Scott G. Davis’s award will settle in 109,357 shares of ChronoScale common stock plus a $1,000,000 cash payment. The cash amount represents the balance of 75,643 Phantom PSUs, converting part of his original cash-only award into equity-based compensation.

How will Jerome Wong and Jason Jones’s Phantom PSU awards be settled at ChronoScale?

Jerome Wong’s Phantom PSU award will be settled in 40,000 shares of common stock and Jason Jones’s award will be settled in 32,000 shares. Both awards are now equity-settled, replacing the prior cash-only settlement structure described in earlier disclosures.

When will ChronoScale (CHRN) deliver cash and shares for these Phantom PSU awards?

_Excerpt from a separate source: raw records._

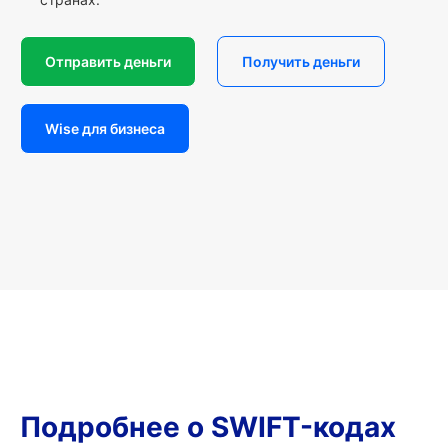
Отправить деньги
Получить деньги
Wise для бизнеса
Подробнее о SWIFT-кодах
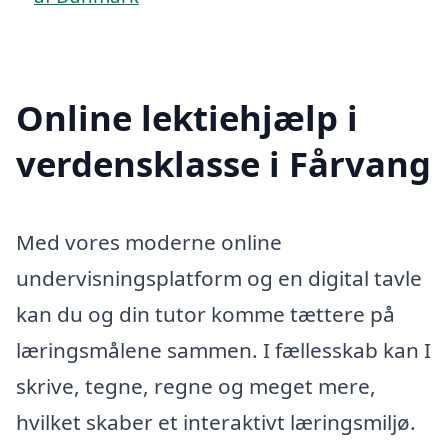
Online lektiehjælp i
verdensklasse i Fårvang
Med vores moderne online
undervisningsplatform og en digital tavle
kan du og din tutor komme tættere på
læringsmålene sammen. I fællesskab kan I
skrive, tegne, regne og meget mere,
hvilket skaber et interaktivt læringsmiljø.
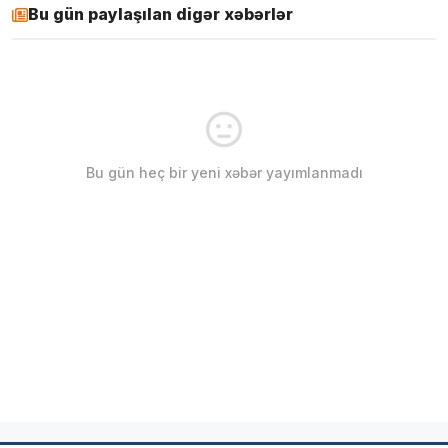
Bu gün paylaşılan digər xəbərlər
Bu gün heç bir yeni xəbər yayımlanmadı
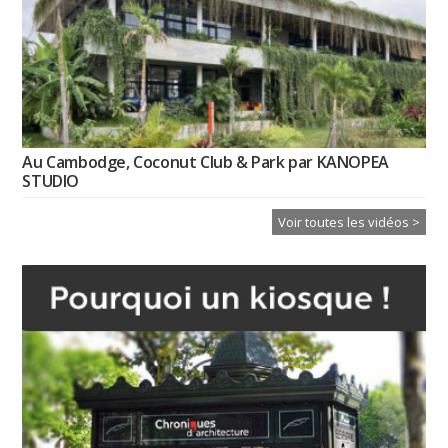
Au Cambodge, Coconut Club & Park par KANOPEA
STUDIO
Voir toutes les vidéos >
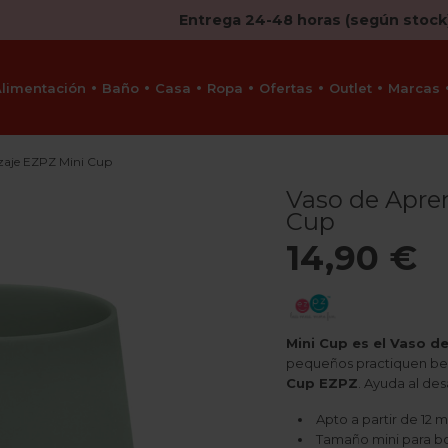
Entrega 24-48 horas (según stock
Alimentación
Baño
Casa
Ropa
Ofertas
Outlet
Marcas
zaje EZPZ Mini Cup
Vaso de Apre
Cup
14,90 €
Mini Cup es el Vaso d
pequeños practiquen beb
Cup EZPZ
. Ayuda al des
Apto a partir de 12 
Tamaño mini para b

ChronoScale will make the $1,000,000 cash payment and issue the related common shares as soon as administratively practicable after the May 5, 2026 closing. In all cases, settlement must occur no later than March 15, 2027 under the amended award terms.

What conditions triggered vesting of ChronoScale’s Phantom PSU awards?

Vesting required continuous employment through a Change in Control and achievement of a stock price goal by the fifth anniversary of grant. The Board determined the stock price goal was met and the May 5, 2026 Contribution and Exchange Agreement closing constituted a Change in Control.